An issue that could affect our pan de sal?

The issue continues to rage between the Philippine Association of Flour Millers, Inc. or PAFMIL headed by Mr. Ric Pinca and the Filipino-Chinese Bakers Association headed by Mr. Benito Lim.

As a brief backgrounder, PAFMIL claims that cheap Turkish flour is being dumped in the Philippine market and cited the importers of Turkish flour for violation of our own anti-dumping laws and of unfair trade practices. The association of flour millers is also seeking to increase the tariff on this merchandise to 20 percent from the current seven percent tariff that it is enjoying.

The local bakers’ association, on the other hand, is up in arms against this petition of PAFMIL because it will unnecessarily increase their costs.  According to Mr. Lim, Turkish flour comes out cheaper than local flour milled here by as much as P170 – 180 per sack.  That is a substantial difference for commercial bakers, but why should imported flour be cheaper than local flour?

In citing the anti-dumping law, PAFMIL says that Turkey uses high-grade flour for their domestic consumption and sends the inferior quality flour to other countries like the Philippines.

However, the bakers’ association president also claims that the so-called inferior quality Turkish flour being exported to the Philippines is made from low quality wheat which is the same quality as that which our local flour millers use. They have based their argument on this:  “dumping occurs when a country exports a commodity at prices lower than in their domestic market. “  Since they only use high-grade wheat for their domestic consumption and sends out inferior flour to other countries at much lower prices, the bakers claim that the anti-dumping law does not apply in this scenario.

The Anti-Dumping Law or RA8752 is similar to RA8800 which is the Safeguard Measures Act. The protective areas in RA8752 as pointed out by Mr. Lim are the flour milling companies, the welfare of consumers and/or the general public, and other related industries like community bakeries and home or cottage industries. Should the government choose to only protect the interest of the local flour millers in granting their petition for Anti-Dumping, Mr. Lim said, it is excluding the 2nd area which pertains to consumer welfare, and the third area which pertains to their sector, commercial bakeries. Consumer welfare because with higher tariffs on Turkish flour, the bakers will have no choice but to buy the more expensive local flour and pass on the difference to the consuming public.

When we interviewed Mr. Lim, we had a thorough discourse from him on what he thought of the petition of PAFMIL and the association’s contention of unfair trade practices.  Of course, the bakers have a lot to protect here, so they are fighting tooth and nail to quash the petition.  In fairness to PAFMIL and to Mr. Ric Pinca, they have always been a “suki” of Business & Leisure over the past few years, whenever a contentious issue involving local wheat flour is concerned.  They were always willing to shed light on any issues involving their sector.   For this one, however, we have only heard one side, and that is the side of the bakers.  We would love to hear from Mr. Pinca as it has always been our policy to air both sides of any issue.

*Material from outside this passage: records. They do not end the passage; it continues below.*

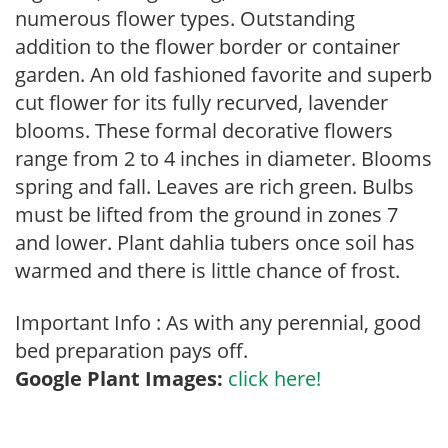
numerous flower types. Outstanding
addition to the flower border or container
garden. An old fashioned favorite and superb
cut flower for its fully recurved, lavender
blooms. These formal decorative flowers
range from 2 to 4 inches in diameter. Blooms
spring and fall. Leaves are rich green. Bulbs
must be lifted from the ground in zones 7
and lower. Plant dahlia tubers once soil has
warmed and there is little chance of frost.
Important Info : As with any perennial, good
bed preparation pays off.
Google Plant Images:
click here!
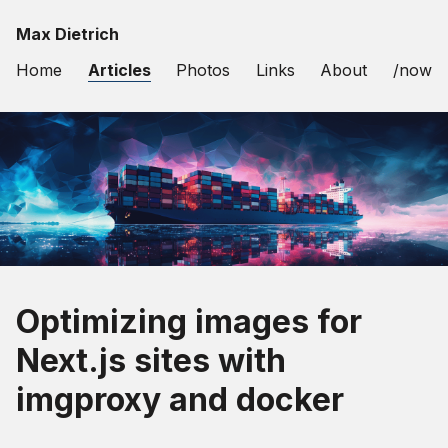
Max Dietrich
Home
Articles
Photos
Links
About
/now
Optimizing images for
Next.js sites with
imgproxy and docker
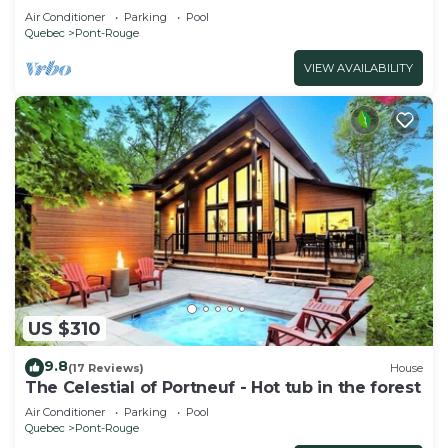
tub
Air Conditioner
Parking
Pool
Quebec
Pont-Rouge
VIEW AVAILABILITY
US $310
9.8
(17 Reviews)
House
The Celestial of Portneuf - Hot tub in the forest
Air Conditioner
Parking
Pool
Quebec
Pont-Rouge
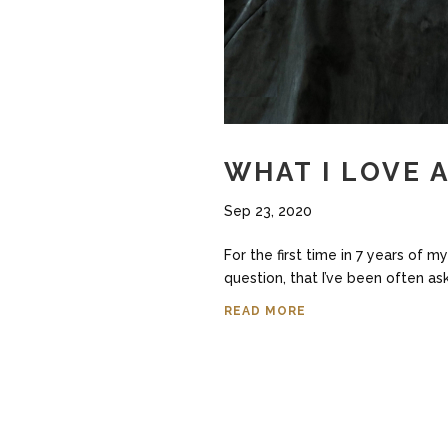
WHAT I LOVE 
Sep 23, 2020
For the first time in 7 years of 
question, that I’ve been often as
READ MORE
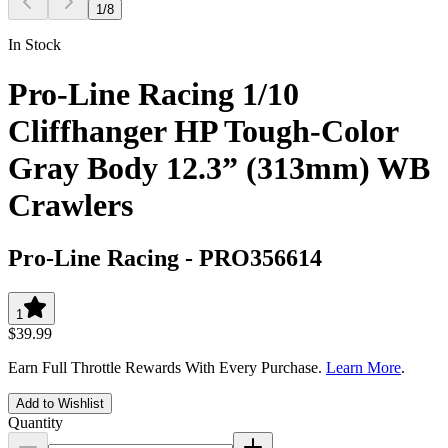
1
/
8
In Stock
Pro-Line Racing 1/10
Cliffhanger HP Tough-Color
Gray Body 12.3” (313mm) WB
Crawlers
Pro-Line Racing
-
PRO356614
1
$39.99
Earn Full Throttle Rewards With Every Purchase.
Learn More
.
Add to Wishlist
Quantity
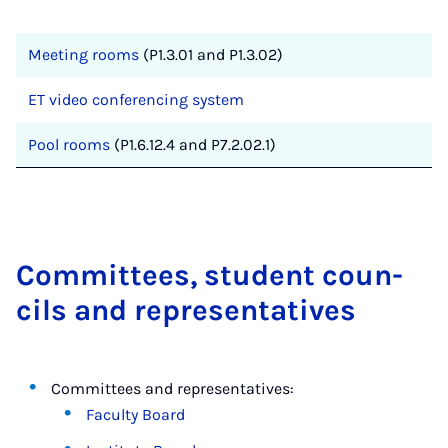
Meeting rooms
(P1.3.01 and P1.3.02)
ET video conferencing system
Pool rooms
(P1.6.12.4 and P7.2.02.1)
Com­mit­tees, stu­dent coun­
cils and rep­res­ent­at­ives
Committees and representatives:
Faculty Board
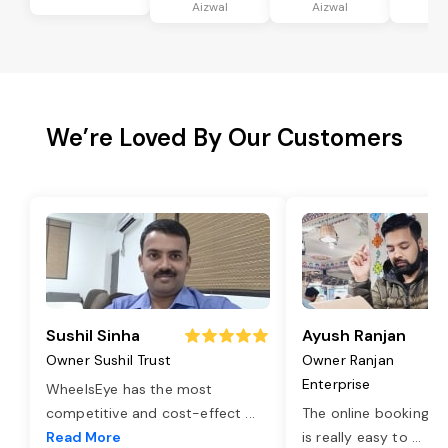
Aizwal
Aizwal
Ai
We’re Loved By Our Customers
Sushil Sinha
Ayush Ranjan
Owner Sushil Trust
Owner Ranjan
Enterprise
WheelsEye has the most
competitive and cost-effect
...
The online booking o
Read More
is really easy to
...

This industry is not a small one, and there are a lot of stakeholders here. The biggest players are San Miguel Purefoods which increased their earnings by 25 percent and earned P699 million for the first quarter of 2013; Republic Flour Mills (RFC) which allegedly reported earnings of P153 million for the same period or an increase in earnings of 18 percent; and Liberty Flour Mills whose earnings for the first quarter were reported at P79 million, or an increase of 33 percent. Those are indeed healthy profits.

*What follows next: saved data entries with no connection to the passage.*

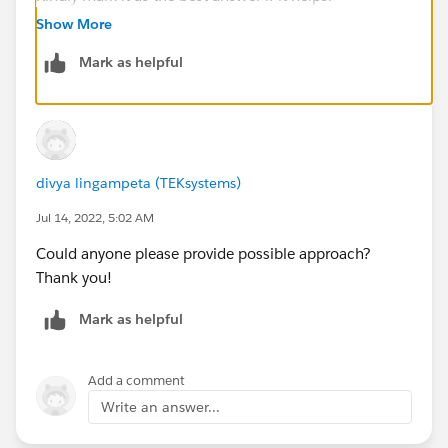
Thanks & Regards,
Show More
Priya Ranjan
Mark as helpful
divya lingampeta (TEKsystems)
Jul 14, 2022, 5:02 AM
Could anyone please provide possible approach?
Thank you!
Mark as helpful
Add a comment
Write an answer...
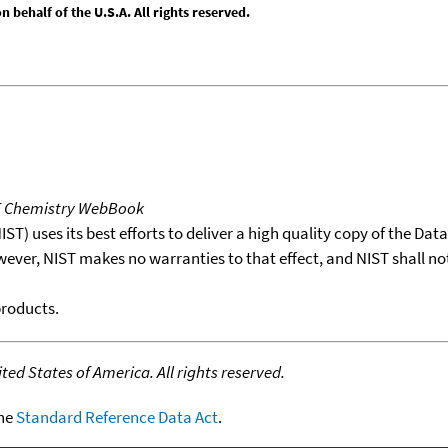
behalf of the U.S.A. All rights reserved.
T Chemistry WebBook
T) uses its best efforts to deliver a high quality copy of the Da
wever, NIST makes no warranties to that effect, and NIST shall no
products.
ed States of America. All rights reserved.
the
Standard Reference Data Act
.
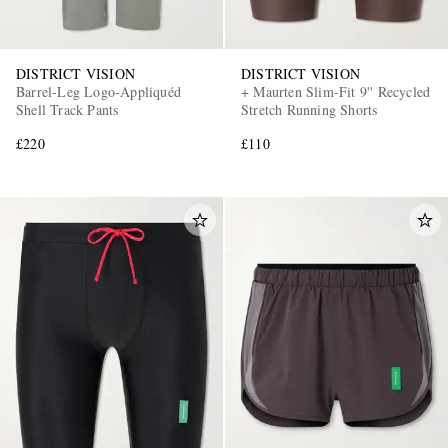
DISTRICT VISION
DISTRICT VISION
Barrel-Leg Logo-Appliquéd
+ Maurten Slim-Fit 9'' Recycled
Shell Track Pants
Stretch Running Shorts
£220
£110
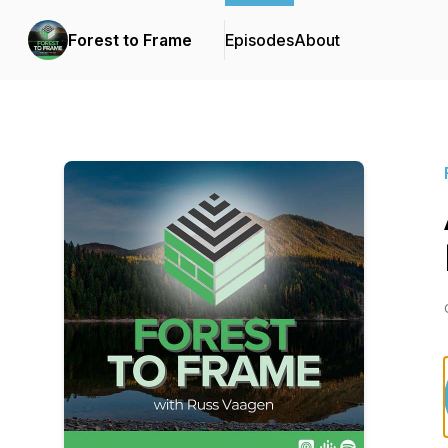
Forest to Frame
Episodes
About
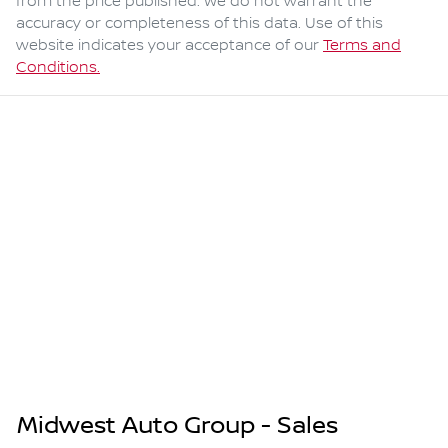
from the price published. We do not warrant the
accuracy or completeness of this data. Use of this
website indicates your acceptance of our
Terms and
Conditions.
Midwest Auto Group - Sales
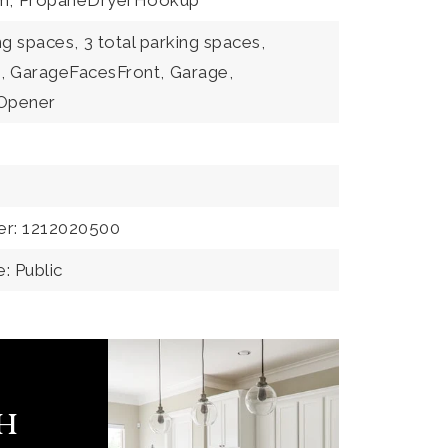
m,
PropaneDryerHookup
ng spaces,
3 total parking spaces,
,
GarageFacesFront,
Garage,
Opener
er: 1212020500
: Public
ch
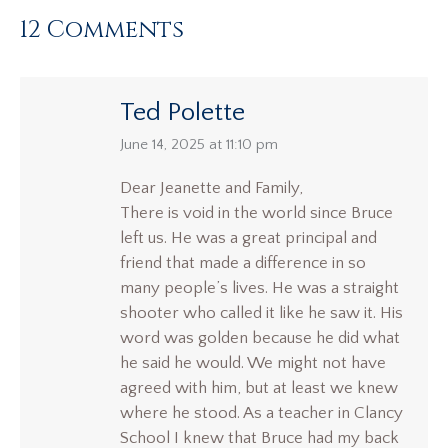
12 Comments
Ted Polette
says:
June 14, 2025 at 11:10 pm
Dear Jeanette and Family,
There is void in the world since Bruce
left us. He was a great principal and
friend that made a difference in so
many people’s lives. He was a straight
shooter who called it like he saw it. His
word was golden because he did what
he said he would. We might not have
agreed with him, but at least we knew
where he stood. As a teacher in Clancy
School I knew that Bruce had my back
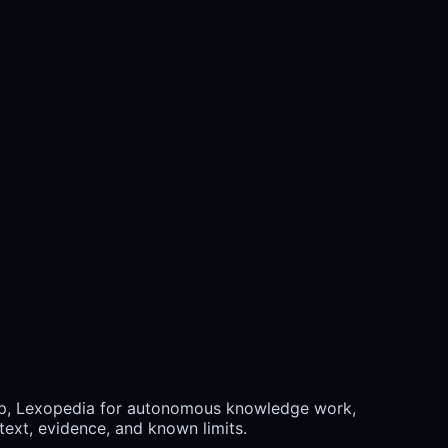
ap, Lexopedia for autonomous knowledge work,
ext, evidence, and known limits.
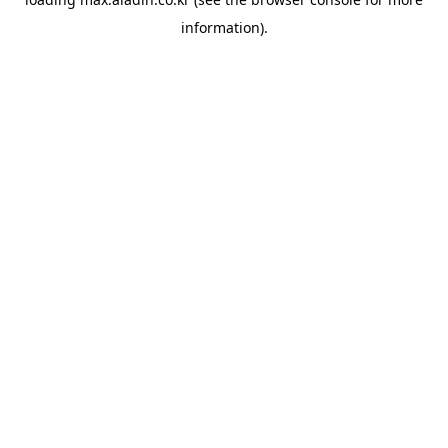
information).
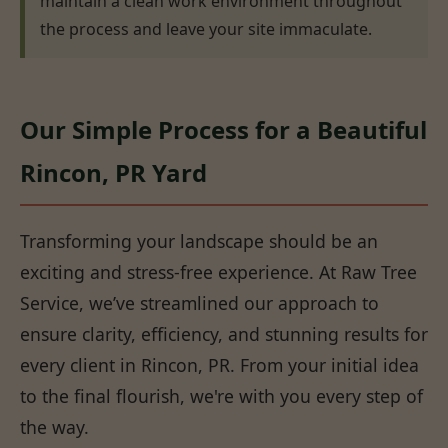
maintain a clean work environment throughout
the process and leave your site immaculate.
Our Simple Process for a Beautiful
Rincon, PR Yard
Transforming your landscape should be an
exciting and stress-free experience. At Raw Tree
Service, we’ve streamlined our approach to
ensure clarity, efficiency, and stunning results for
every client in Rincon, PR. From your initial idea
to the final flourish, we're with you every step of
the way.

On the other hand, Lim pointed out, how can the local flour millers claim imported Turkish flour in the Philippines has increased its volume tremendously in recent times when business is this good for our local flour millers? That is also a question mark for me.

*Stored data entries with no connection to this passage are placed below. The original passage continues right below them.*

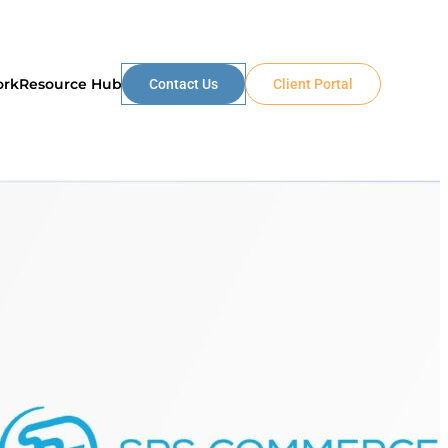
ork
Resource Hub
Contact Us
Client Portal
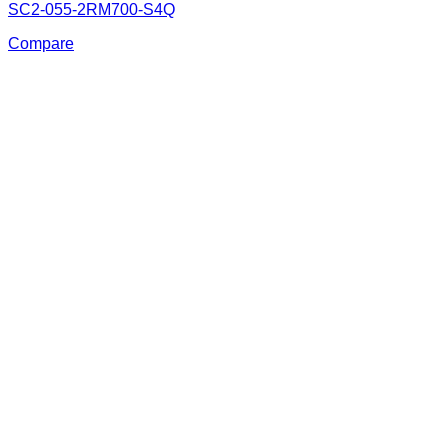
SC2-055-2RM700-S4Q
Compare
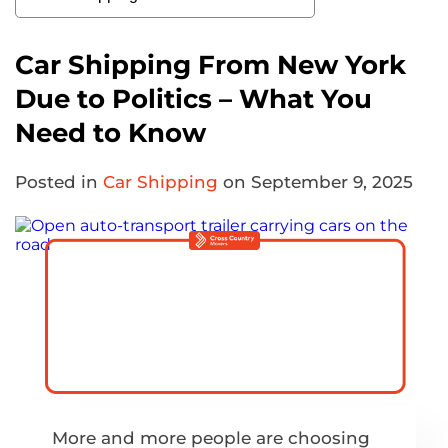
Car Shipping From New York
Due to Politics – What You
Need to Know
Posted in
Car Shipping
on September 9, 2025
More and more people are choosing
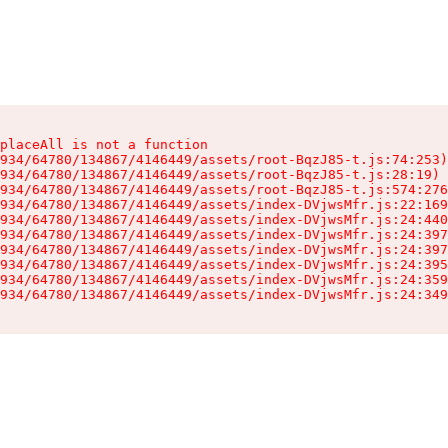
placeAll is not a function

934/64780/134867/4146449/assets/root-BqzJ85-t.js:74:253)

934/64780/134867/4146449/assets/root-BqzJ85-t.js:28:19)

934/64780/134867/4146449/assets/root-BqzJ85-t.js:574:276
934/64780/134867/4146449/assets/index-DVjwsMfr.js:22:169
934/64780/134867/4146449/assets/index-DVjwsMfr.js:24:440
934/64780/134867/4146449/assets/index-DVjwsMfr.js:24:397
934/64780/134867/4146449/assets/index-DVjwsMfr.js:24:397
934/64780/134867/4146449/assets/index-DVjwsMfr.js:24:395
934/64780/134867/4146449/assets/index-DVjwsMfr.js:24:359
934/64780/134867/4146449/assets/index-DVjwsMfr.js:24:349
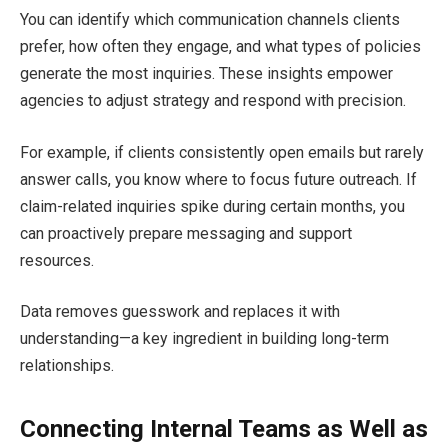
You can identify which communication channels clients
prefer, how often they engage, and what types of policies
generate the most inquiries. These insights empower
agencies to adjust strategy and respond with precision.
For example, if clients consistently open emails but rarely
answer calls, you know where to focus future outreach. If
claim-related inquiries spike during certain months, you
can proactively prepare messaging and support
resources.
Data removes guesswork and replaces it with
understanding—a key ingredient in building long-term
relationships.
Connecting Internal Teams as Well as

Again sourced from one side only, PAFMIL today still controls 89 percent of the market share in the Philippines.  They used to control 100 percent of the market share, but the influx of Turkish flour into the country has reduced this to the current 89 percent, Turkish flour now getting nine percent share, the other two percent spread out among other countries’ flour.

The bakers cite all these, including the hefty earnings reported for the first quarter of 2013, to support their claim that the petition for unfair trade practices and the violation of the anti-dumping law do not hold water because the local flour millers are in fact still enjoying a windfall and are still the dominant players in the Philippine market.

PAFMIL’s membership of seven big (original) members, while being still the dominant forces, is reportedly also being threatened by the entry of two new players, according to Mr. Lim.

The petition filed by PAFMIL is now with the Department of Agriculture, and as of this writing, we still do not know where the DA is going with these arguments presented. For sure, there will be a lot of lobbying from both sides which are two big forces in the industry. The Filipino-Chinese bakers say that they hope the Department of Agriculture will not have a double standard of justice – the country’s flour millers, of course, can mouth the same thing. I hope PAFMIL can likewise vent their side which we will be happy to print in the interest of fair reporting.  In the meantime, we also hope that both warring camps will see that the bottom line in all these is still the welfare of the Filipino consumer.

Mabuhay!!! Be proud to be a Filipino.